The trends of the soil NH4+-N and NO3-N contents in the paddy fields were similar, with fertilization resulting in a peak in the soil nitrogen content. The range of variation in the soil NH4+-N content for each treatment was 6.49–36.87 (early rice) and 11.23–43.50 (late rice) mg kg−1, and the range of variation in the soil NO3-N content was 0.43–2.37 (early rice) and 0.52–2.29 (late rice) mg kg−1. The soil NH4+-N and NO3-N contents increased slightly after the initial transplanting of rice, then increased rapidly after the application of tillering fertilizer and ear fertilizer, and finally fluctuated but generally showed a downward trend.

4. Discussion

There were obvious seasonal changes in the CH4 emissions from the double-season paddy fields, and the peak CH4 emissions were mainly concentrated in the tillering and heading stages. During the rice tillering stage, vigorous rice growth led to well-developed aerenchymas, so a large amount of CH4 was emitted to the atmosphere [31,32]. Meanwhile, the root system grew vigorously and produced a large amount of root exudates, which provided a rich substrate for CH4 production [33]. During the mid-field sunning period, the water was drained, resulting in the destruction of the anaerobic environment in the paddy field; the activity of methanogens was reduced; the CH4 emission flux was close to zero; and the CH4 emissions remained relatively low even after reirrigation [34].

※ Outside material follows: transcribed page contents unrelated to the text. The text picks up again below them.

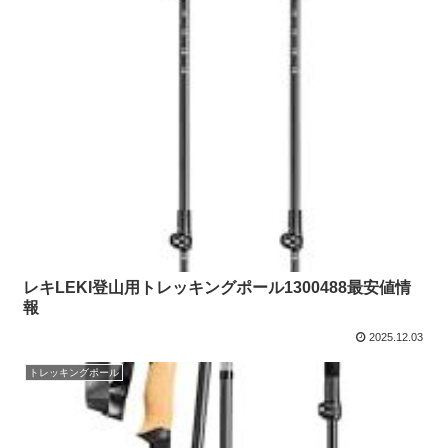
レキLEKI登山用トレッキングポール1300488最安値情
報
2025.12.03
トレッキングポール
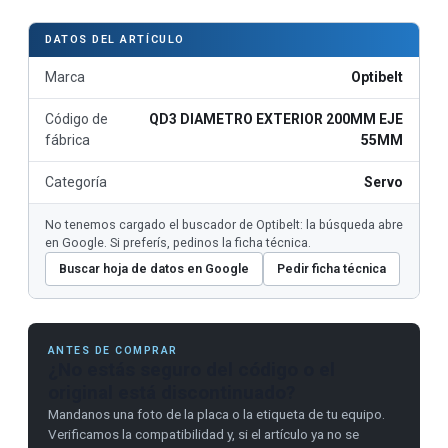
DATOS DEL ARTÍCULO
Marca
Optibelt
Código de
QD3 DIAMETRO EXTERIOR 200MM EJE
fábrica
55MM
Categoría
Servo
No tenemos cargado el buscador de Optibelt: la búsqueda abre
en Google. Si preferís, pedinos la ficha técnica.
Buscar hoja de datos en Google
Pedir ficha técnica
ANTES DE COMPRAR
¿No estás seguro del código o el
original está discontinuado?
Mandanos una foto de la placa o la etiqueta de tu equipo.
Verificamos la compatibilidad y, si el artículo ya no se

Under conventional fertilization conditions, straw and biochar application to the paddy fields resulted in a respective increase and decrease in soil CH4 emissions. The addition of organic matter, including straw and biochar, increased the soil organic matter content, and related studies have demonstrated a significant positive correlation between the soil organic matter content and soil CH4 emissions [19,35,36]. Straw decomposes in the anaerobic environment of flooded paddy fields, providing additional reactive carbon metabolic substrates for methanogenic microorganisms [36]. This also explains the higher cumulative CH4 emissions observed in late rice than in early rice, probably due to the residual straw roots, which is consistent with the results of Shen et al. [37] and Zhang et al. [38]. Meanwhile, the application of nitrogen fertilizer significantly increased the soil NH4+-N and NO3-N contents, further increasing the nitrogen substrate required by soil methanogenic bacteria [39]. Conversely, the porous structure of biochar increased soil porosity, allowing easy access to oxygen while increasing the soil pH, which disrupted the strictly anaerobic as well as acidic environment needed by methanogenic bacteria to survive [40]. Optimal nitrogen reduction fertilization promoted the reduction in CH4 emissions from biochar-applied soils and weakened the increase in soil CH4 by straw retention, thus showing that the change in the soil carbon to nitrogen ratio was the dominant factor regulating soil CH4 emissions.
N2O emissions are closely related to fertilizer application, soil properties, and field management practices and largely determine the process of nitrification and denitrification. In the double rice cropping system, N2O emissions peaked after N fertilizer application or at the field sunning stage but remained low in other periods. Nitrogen fertilizer provided a large amount of substrate for nitrifying and denitrifying microorganisms, and soil aeration was good immediately after the rice was transplanted, resulting in high N2O emissions [41,42]. Soil organic matter provided the reaction substrate for denitrifying microorganisms to reduce nitrate nitrogen to produce N2O; therefore, straw or biochar with nitrogen fertilizer stimulated denitrification by increasing the soil organic matter and nitrate nitrogen contents [42]. Meanwhile, the elevated soil organic matter content promoted soil microbial respiration, accelerated soil O2 consumption, and accelerated the formation of the soil anaerobic environment, which in turn stimulated denitrification [43]. Optimizing the reduction in N fertilizer application effectively weakened this process, which is similar to the results of related studies, such as the control of N fertilizer as the dominant factor regulating soil N2O emissions [42,44].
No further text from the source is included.